Security Experts:

A Problem Worth Having? Multilingual Single Character Top-level Domains

Although security and networking professionals aren’t officially fortune tellers, being able to predict issues -- and then alleviating them before they happen -- is a large part of the job. One particular issue is the ongoing confusion that users have in understanding the Internet’s Domain Name System (DNS) and its translation of Internet Protocol address numbers into easy-to-remember names. For example, IP address “173.203.107.14” is better known and more easily remembered as SecurityWeek.com.

But now that the Internet Corporation for Assigned Names and Numbers (ICANN) is preparing to release hundreds of new generic Top-Level Domains (gTLDs) – starting most likely in late 2012 -- some concerns are being raised that users will be confused about domains beyond .com, .org, .info and other favorites. Between growing familiarity with the new TLD idea (and ongoing use of search engines), I expect the confusion will resolve itself.

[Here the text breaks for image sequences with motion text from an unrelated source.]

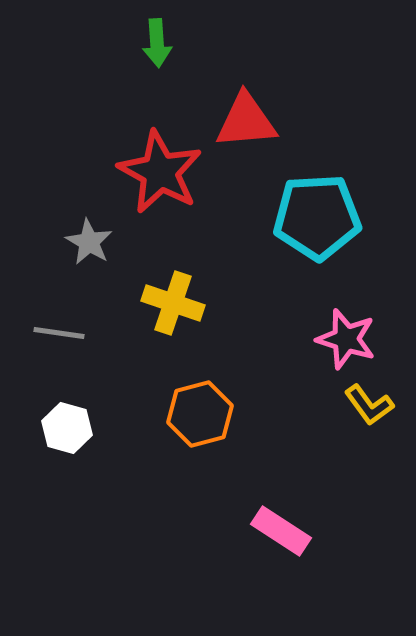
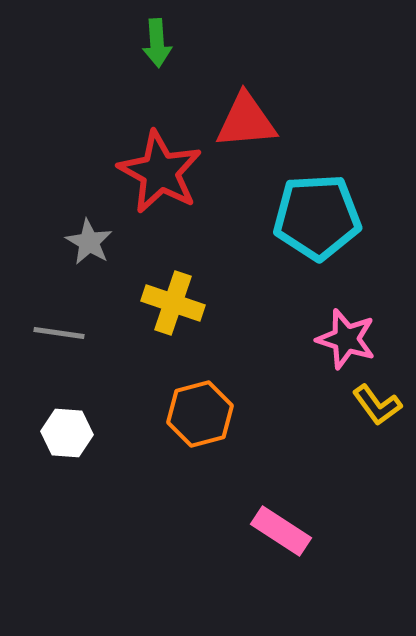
yellow L-shape: moved 8 px right
white hexagon: moved 5 px down; rotated 12 degrees counterclockwise
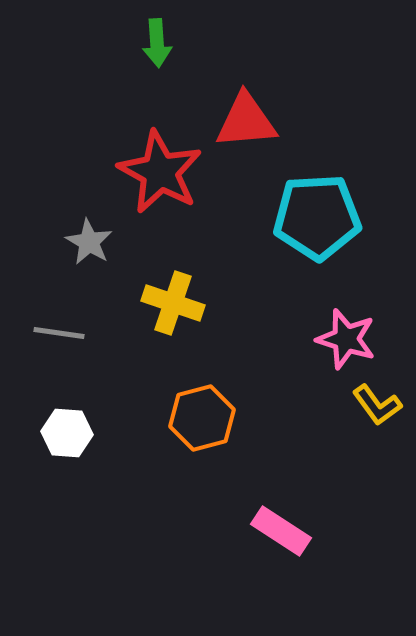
orange hexagon: moved 2 px right, 4 px down
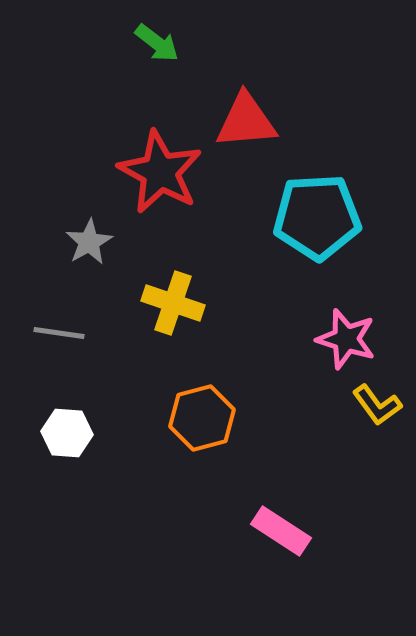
green arrow: rotated 48 degrees counterclockwise
gray star: rotated 12 degrees clockwise
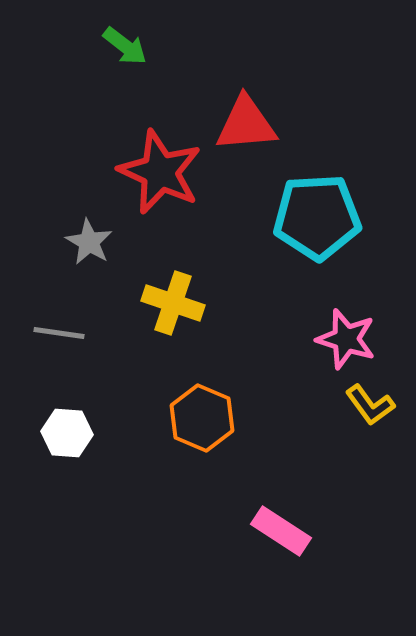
green arrow: moved 32 px left, 3 px down
red triangle: moved 3 px down
red star: rotated 4 degrees counterclockwise
gray star: rotated 12 degrees counterclockwise
yellow L-shape: moved 7 px left
orange hexagon: rotated 22 degrees counterclockwise
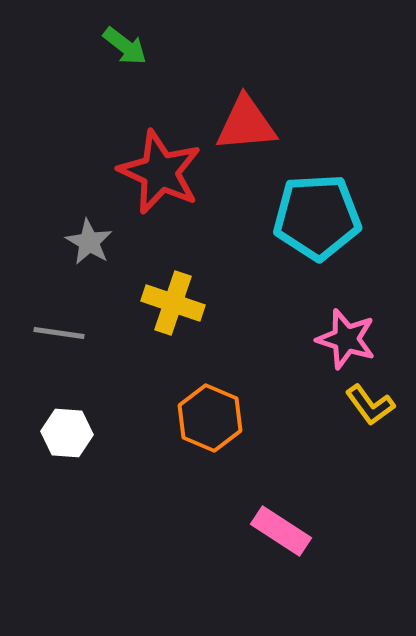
orange hexagon: moved 8 px right
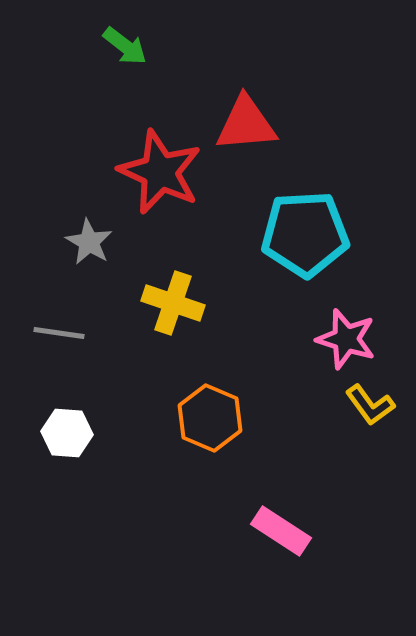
cyan pentagon: moved 12 px left, 17 px down
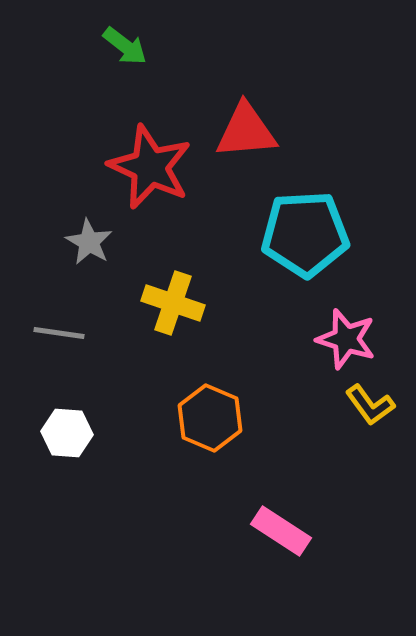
red triangle: moved 7 px down
red star: moved 10 px left, 5 px up
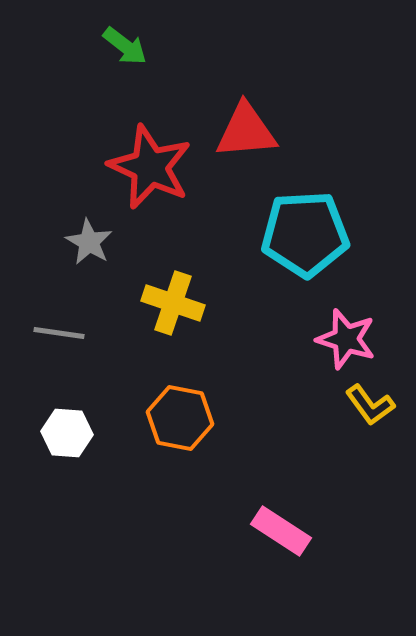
orange hexagon: moved 30 px left; rotated 12 degrees counterclockwise
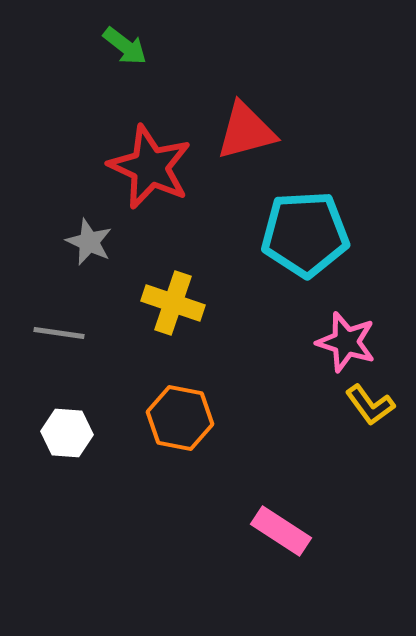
red triangle: rotated 10 degrees counterclockwise
gray star: rotated 6 degrees counterclockwise
pink star: moved 3 px down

ICANN gTLDsOn the technical side, however, one of the worries is deciphering what the new gTLD program could mean for the security and integrity of the Internet’s naming and address allocation systems. As a member of ICANN’s Security and Stability Advisory Committee (SSAC), I contribute to the conversations that shape how the Internet functions today and, more importantly, how it will likely function in the future.

Recently, the SSAC wrote a report (pdf) outlining its concerns with the potential adoption of multilingual top-level domains that consist of just a single character; in technical jargon, these are called Single Character Internationalized Domain Names (IDNs). Imagine, instead of “.pepsi” or “.golf”, just a single character, representing a whole word, but written in a script that is often not ASCII – such as Arabic, Chinese, or Tamil.

Single Character Names: Help or Harm?

Single Character names are not simply a “nice to have” feature, but a necessary requirement for some multilingual communities. For example, in Chinese, many complete words are simply represented by a single Chinese character. Community members say, and reasonably so, that if a string like “.word” can be allowed into the top-level domain root, then there is no earthly reason why the equivalent one-character string which means the same in Chinese cannot be accepted.

Similarly, in Hindi, with more than 400 million speakers worldwide, the word for “Yes” is a single character. Practitioners argue that there is no reason that this word would be confused with some other language – and just as it would be okay to have a “.YES” top-level domain, a similar one-character Hindi equivalent should also be allowed as a top-level domain. A case can be made that not allowing such words to be made available online creates inequity for the world’s non-English speaking communities, more of whom are increasingly online.

However, managing the core of the DNS and the root requires severe conservatism. Once a top-level domain is added to the root, it remains there essentially forever and is expected to work in a reasonable and unambiguous manner. And ambiguity with how computer systems and people deal with single character multilingual names is at the core of the argument for why such names should not yet be universally deployed.

To understand the complexity, let’s start with the term “single character.” In some cases, a (potential) top-level domain that appears as a single character may actually be represented by a multiple ASCII characters. For example, both the Chinese and the Hindi names referred to above represent a single concept and resemble a single character in their native language. In computer terms, however, these characters may be composed of several glyphs (or “strokes”) that combine into a single visual character. So while it’s visually a single “letter,” the DNS doesn’t “read” it that way.

Generally, the more characters there are in a top-level domain, the less likely it is that a user will find it confusing. For example, while everyone may not understand that domains ending in “.com” belong to commercial entities while those ending in “.org” tend to belong to non-for-profit organizations, it’s difficult to mistake the characters themselves. On the other hand, domains ending in “.com” and those ending in “.com” or even “.co” can often be easily mistaken.

Logically, therefore, in a single character multilingual name, there exists no context to help users identify the language or the string intended. For example, the letter “a” reads identically in English, Greek or Russian; to a computer, these are three entirely different characters! This means that “.bank” in English could quite easily be masqueraded by using the Greek or the Russian “a”. In fact, this is often a ploy used by phishers and scammers today in the second level domain area.

So, while you don’t have to be a fortune teller to see a coming tide of multilingual domain names at the top-level of the DNS, such a tide has the potential to confuse, maim and mutilate the way users expect top-level domains to work today. Many organizations are making strong efforts to understand this topic further, and to research methods to allow single character internationalized top-level domains without causing serious user confusion. It’s possible that an exception-based approach might be a reasonable option, so that fully worked-out cases are trialed before venturing into the uncharted territory of single character internationalized top-level domains.

Ram Mohan is the Executive Vice President and Chief Technology Officer at Afilias, a global provider of Internet infrastructure services including domain name registry and DNS solutions. Ram also serves as the Security & Stability Advisory Committee's liaison to ICANN’s Board of Directors and has helped direct and write numerous policies effecting domain name registration and DNS security.